# ACTIVITY:
Range to repeat from the listing below: the line containing "Украина се претставува како идна безбедносна" down to the line containing "AS-Israel serang Iran, di", both included. Copy it exactly, pictures excluded, and add nothing else.

# SUPPLIED INFORMATION:
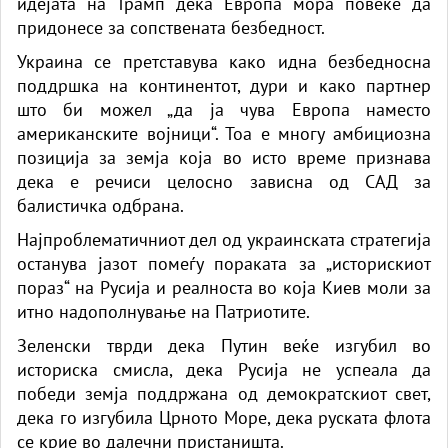
идејата на Трамп дека Европа мора повеќе да
придонесе за сопствената безбедност.
Украина се претставува како идна безбедносна
поддршка на континентот, дури и како партнер
што би можел „да ја чува Европа наместо
американските војници“. Тоа е многу амбициозна
позиција за земја која во исто време признава
дека е речиси целосно зависна од САД за
балистичка одбрана.
Најпроблематичниот дел од украинската стратегија
останува јазот помеѓу пораката за „историскиот
пораз“ на Русија и реалноста во која Киев моли за
итно надополнување на Патриотите.
Зеленски тврди дека Путин веќе изгубил во
историска смисла, дека Русија не успеала да
победи земја поддржана од демократскиот свет,
дека го изгубила Црното Море, дека руската флота
се крие во далечни пристаништа.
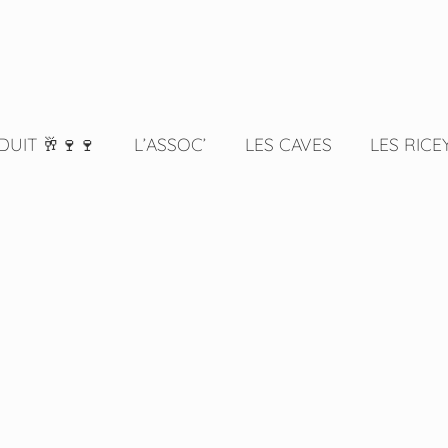
DUIT 🥂🍷🍷
L’ASSOC’
LES CAVES
LES RICE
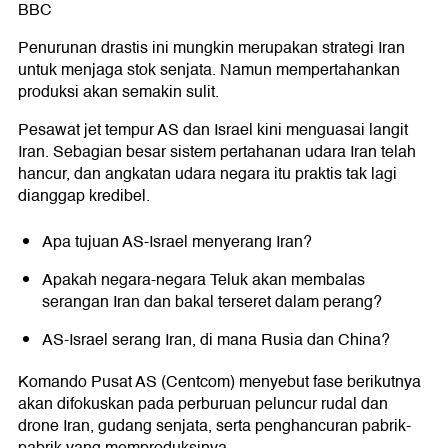
BBC
Penurunan drastis ini mungkin merupakan strategi Iran
untuk menjaga stok senjata. Namun mempertahankan
produksi akan semakin sulit.
Pesawat jet tempur AS dan Israel kini menguasai langit
Iran. Sebagian besar sistem pertahanan udara Iran telah
hancur, dan angkatan udara negara itu praktis tak lagi
dianggap kredibel.
Apa tujuan AS-Israel menyerang Iran?
Apakah negara-negara Teluk akan membalas
serangan Iran dan bakal terseret dalam perang?
AS-Israel serang Iran, di mana Rusia dan China?
Komando Pusat AS (Centcom) menyebut fase berikutnya
akan difokuskan pada perburuan peluncur rudal dan
drone Iran, gudang senjata, serta penghancuran pabrik-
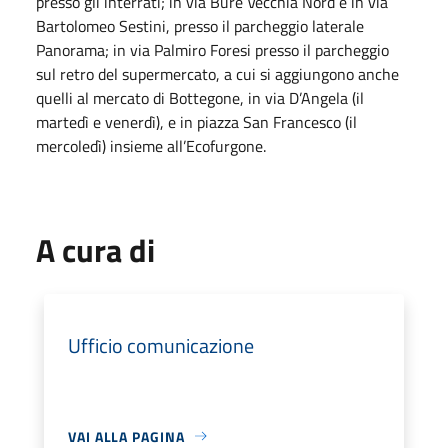
presso gli interrati; in via Bure Vecchia Nord e in via
Bartolomeo Sestini, presso il parcheggio laterale
Panorama; in via Palmiro Foresi presso il parcheggio
sul retro del supermercato, a cui si aggiungono anche
quelli al mercato di Bottegone, in via D’Angela (il
martedì e venerdì), e in piazza San Francesco (il
mercoledì) insieme all’Ecofurgone.
A cura di
Ufficio comunicazione
VAI ALLA PAGINA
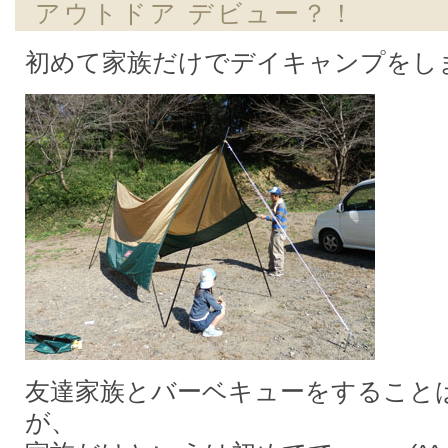
アウトドア デビュー？！
初めて家族だけでデイキャンプをし
友達家族とバーベキューをすること
が、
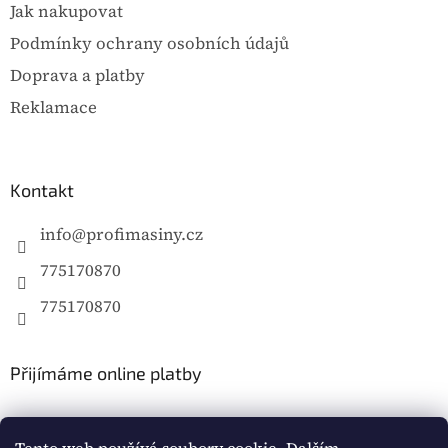
Jak nakupovat
Podmínky ochrany osobních údajů
Doprava a platby
Reklamace
Kontakt
info
@
profimasiny.cz
775170870
775170870
Přijímáme online platby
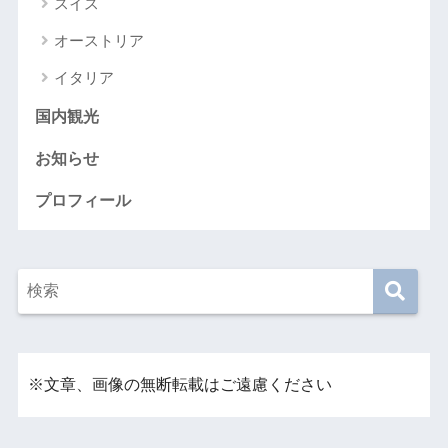
スイス
オーストリア
イタリア
国内観光
お知らせ
プロフィール
※文章、画像の無断転載はご遠慮ください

# SOLVED PROBLEM:
Украина се претставува како идна безбедносна
поддршка на континентот, дури и како партнер
што би можел „да ја чува Европа наместо
американските војници“. Тоа е многу амбициозна
позиција за земја која во исто време признава
дека е речиси целосно зависна од САД за
балистичка одбрана.
Најпроблематичниот дел од украинската стратегија
останува јазот помеѓу пораката за „историскиот
пораз“ на Русија и реалноста во која Киев моли за
итно надополнување на Патриотите.
Зеленски тврди дека Путин веќе изгубил во
историска смисла, дека Русија не успеала да
победи земја поддржана од демократскиот свет,
дека го изгубила Црното Море, дека руската флота
се крие во далечни пристаништа.
DUIT 🥂🍷🍷
L’ASSOC’
LES CAVES
LES RICE
BBC
Penurunan drastis ini mungkin merupakan strategi Iran
untuk menjaga stok senjata. Namun mempertahankan
produksi akan semakin sulit.
Pesawat jet tempur AS dan Israel kini menguasai langit
Iran. Sebagian besar sistem pertahanan udara Iran telah
hancur, dan angkatan udara negara itu praktis tak lagi
dianggap kredibel.
Apa tujuan AS-Israel menyerang Iran?
Apakah negara-negara Teluk akan membalas
serangan Iran dan bakal terseret dalam perang?
AS-Israel serang Iran, di mana Rusia dan China?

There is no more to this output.